_Your objective_
Write out exactly the lines from the one containing "M'inscrire à la" through the last line of the records below, including both.

_Records provided_

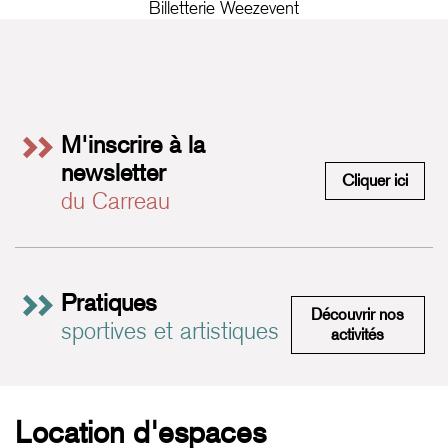
Billetterie Weezevent
M'inscrire à la
newsletter
M'insc
Cliquer ici
du Carreau
Pratiques
Découvrir nos
sportives et artistiques
Pratiques 
activités
Location d'espaces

_Answer section_
M'inscrire à la
newsletter
M'insc
Cliquer ici
du Carreau
Pratiques
Découvrir nos
sportives et artistiques
Pratiques 
activités
Location d'espaces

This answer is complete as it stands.